[Opening DATA TO EXAMINE section]

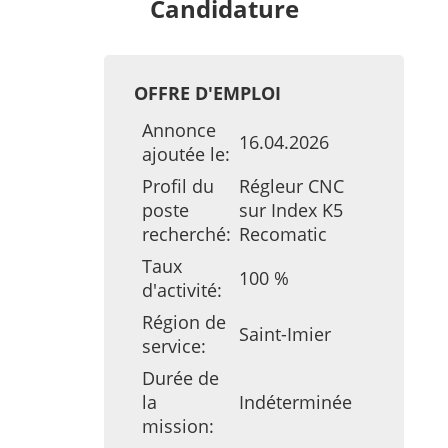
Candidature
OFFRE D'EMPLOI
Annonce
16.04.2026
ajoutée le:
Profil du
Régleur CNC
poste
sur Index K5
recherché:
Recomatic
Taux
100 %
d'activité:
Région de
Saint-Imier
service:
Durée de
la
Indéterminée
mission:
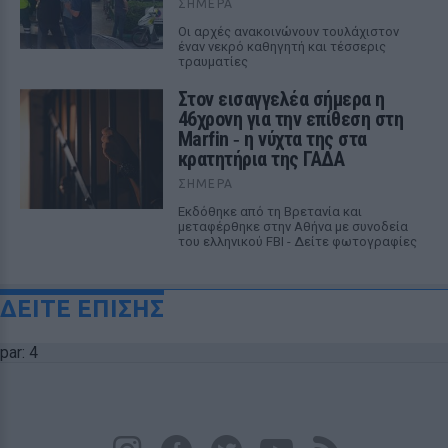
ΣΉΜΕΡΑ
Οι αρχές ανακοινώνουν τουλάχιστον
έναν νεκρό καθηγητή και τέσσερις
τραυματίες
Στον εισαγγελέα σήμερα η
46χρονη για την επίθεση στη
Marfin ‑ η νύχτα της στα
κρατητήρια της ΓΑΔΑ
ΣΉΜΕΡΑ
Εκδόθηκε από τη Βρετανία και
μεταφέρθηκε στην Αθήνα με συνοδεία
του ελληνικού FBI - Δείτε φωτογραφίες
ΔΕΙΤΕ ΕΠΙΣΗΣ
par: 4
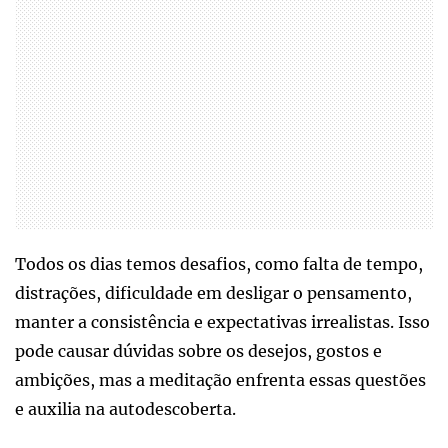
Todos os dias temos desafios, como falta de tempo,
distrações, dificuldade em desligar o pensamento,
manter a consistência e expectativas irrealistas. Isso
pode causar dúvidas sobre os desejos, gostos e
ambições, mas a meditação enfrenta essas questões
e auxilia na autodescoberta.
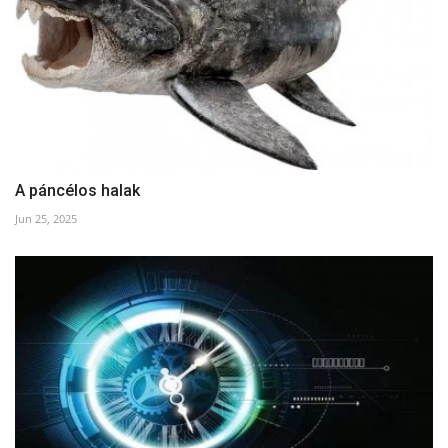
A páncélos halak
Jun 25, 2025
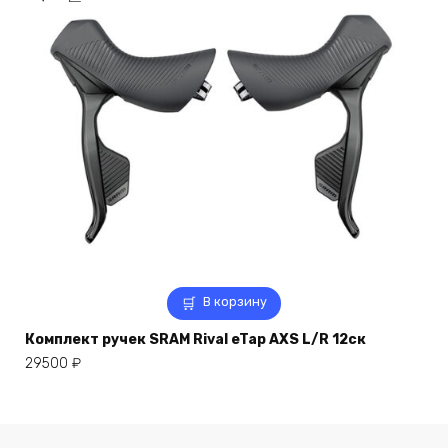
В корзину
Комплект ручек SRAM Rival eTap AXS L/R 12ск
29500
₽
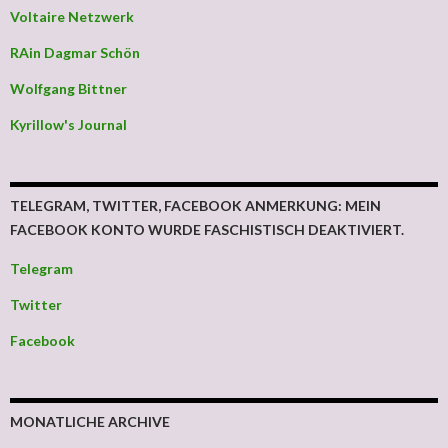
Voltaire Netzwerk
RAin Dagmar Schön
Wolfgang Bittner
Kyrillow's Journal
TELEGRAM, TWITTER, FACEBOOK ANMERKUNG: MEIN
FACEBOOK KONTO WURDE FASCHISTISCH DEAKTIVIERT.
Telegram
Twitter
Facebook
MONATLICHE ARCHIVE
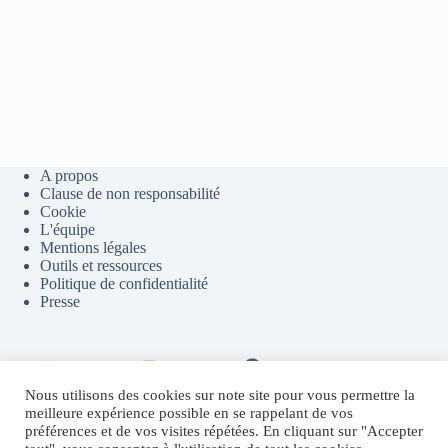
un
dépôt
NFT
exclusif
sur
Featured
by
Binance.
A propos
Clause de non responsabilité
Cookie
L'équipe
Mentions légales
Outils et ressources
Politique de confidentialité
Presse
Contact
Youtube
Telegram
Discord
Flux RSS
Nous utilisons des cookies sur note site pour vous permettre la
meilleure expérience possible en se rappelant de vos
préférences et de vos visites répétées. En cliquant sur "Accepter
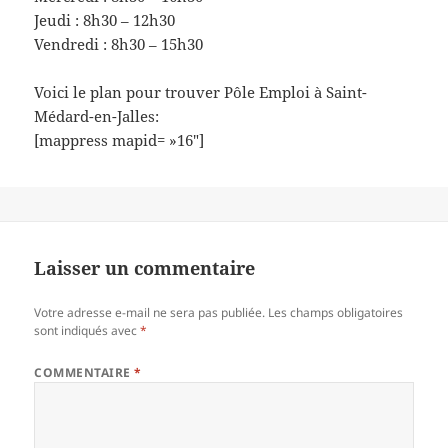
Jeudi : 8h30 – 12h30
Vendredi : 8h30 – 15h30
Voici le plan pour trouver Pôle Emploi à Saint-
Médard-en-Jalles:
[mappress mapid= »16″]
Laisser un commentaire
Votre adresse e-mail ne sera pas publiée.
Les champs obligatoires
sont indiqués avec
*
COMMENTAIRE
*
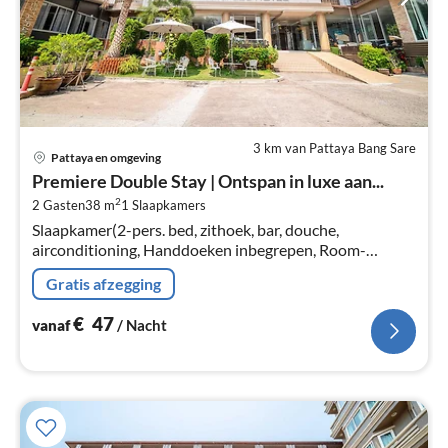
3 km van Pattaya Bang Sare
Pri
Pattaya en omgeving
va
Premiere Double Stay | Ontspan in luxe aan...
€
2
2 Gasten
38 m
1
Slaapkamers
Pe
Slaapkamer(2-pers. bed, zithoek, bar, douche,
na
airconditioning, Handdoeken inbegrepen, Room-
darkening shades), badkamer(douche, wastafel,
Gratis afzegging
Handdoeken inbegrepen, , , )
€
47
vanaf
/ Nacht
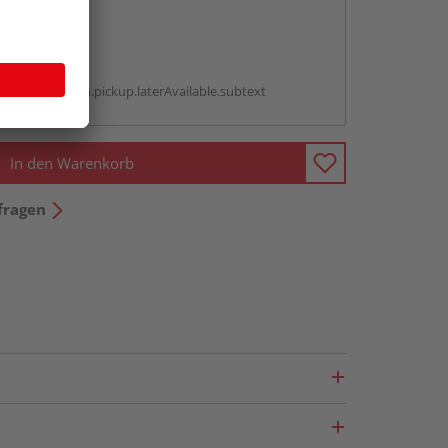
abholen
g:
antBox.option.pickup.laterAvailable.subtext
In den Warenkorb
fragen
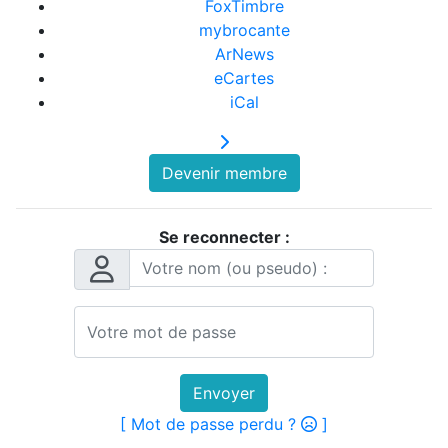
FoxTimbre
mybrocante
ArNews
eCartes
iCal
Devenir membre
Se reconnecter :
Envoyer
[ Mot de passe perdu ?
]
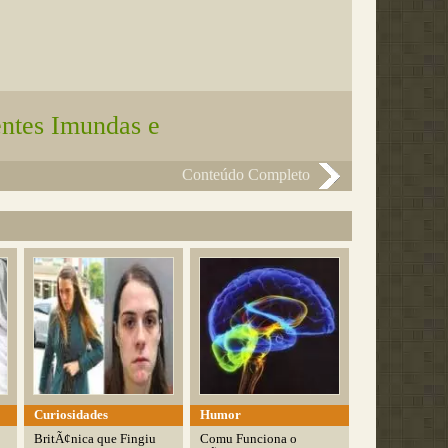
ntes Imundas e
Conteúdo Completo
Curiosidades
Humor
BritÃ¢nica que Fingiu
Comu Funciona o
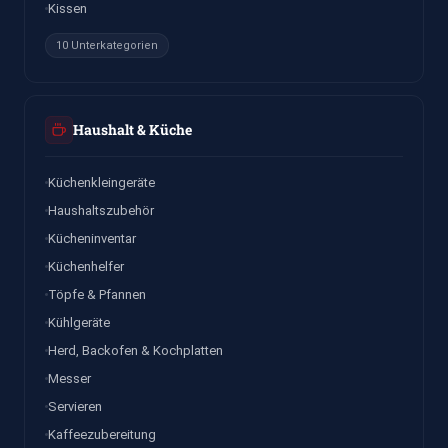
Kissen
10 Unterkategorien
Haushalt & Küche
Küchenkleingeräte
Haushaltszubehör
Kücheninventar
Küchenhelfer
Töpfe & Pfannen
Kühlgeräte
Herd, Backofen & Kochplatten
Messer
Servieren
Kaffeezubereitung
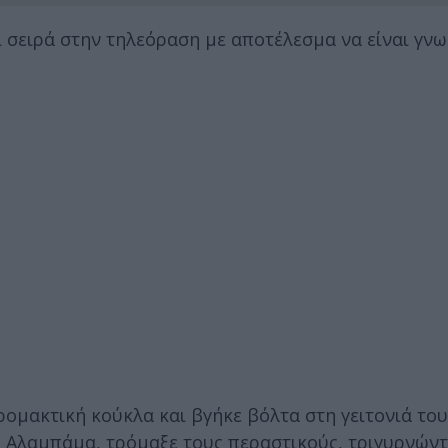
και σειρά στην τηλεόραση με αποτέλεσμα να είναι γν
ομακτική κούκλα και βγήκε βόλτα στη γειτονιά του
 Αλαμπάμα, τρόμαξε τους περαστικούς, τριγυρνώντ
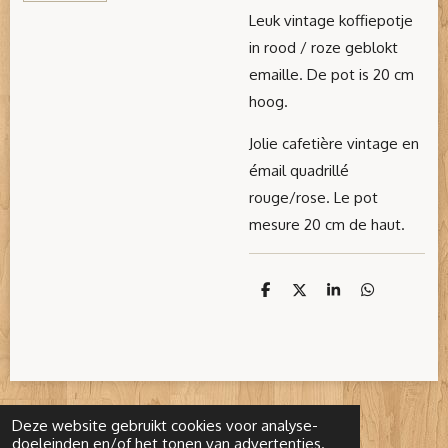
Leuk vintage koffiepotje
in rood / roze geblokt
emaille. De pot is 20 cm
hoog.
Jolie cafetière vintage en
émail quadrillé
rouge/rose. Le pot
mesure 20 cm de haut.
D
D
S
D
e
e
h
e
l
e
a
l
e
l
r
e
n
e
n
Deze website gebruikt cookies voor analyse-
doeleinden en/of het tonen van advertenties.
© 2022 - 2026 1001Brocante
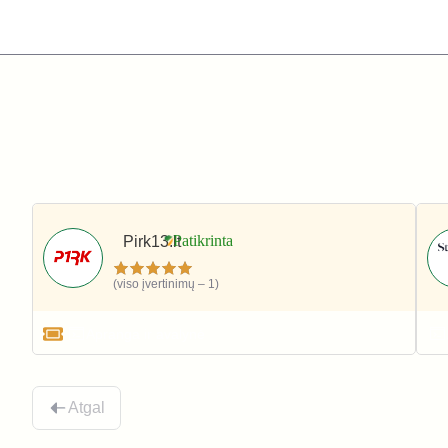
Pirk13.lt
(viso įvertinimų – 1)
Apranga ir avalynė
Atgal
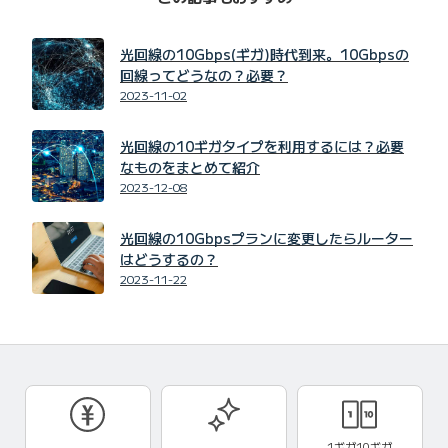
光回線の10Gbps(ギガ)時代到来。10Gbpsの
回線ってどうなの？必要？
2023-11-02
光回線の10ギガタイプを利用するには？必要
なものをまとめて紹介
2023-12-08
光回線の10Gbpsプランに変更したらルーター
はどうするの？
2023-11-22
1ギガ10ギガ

[Closing DATA TO EXAMINE section]

• WHAT NEEDS TO BE DONE
The lines above that hold the word "Pattaya" are the ones to copy.

• EXPECTED ANSWER
3 km van Pattaya Bang Sare
Pattaya en omgeving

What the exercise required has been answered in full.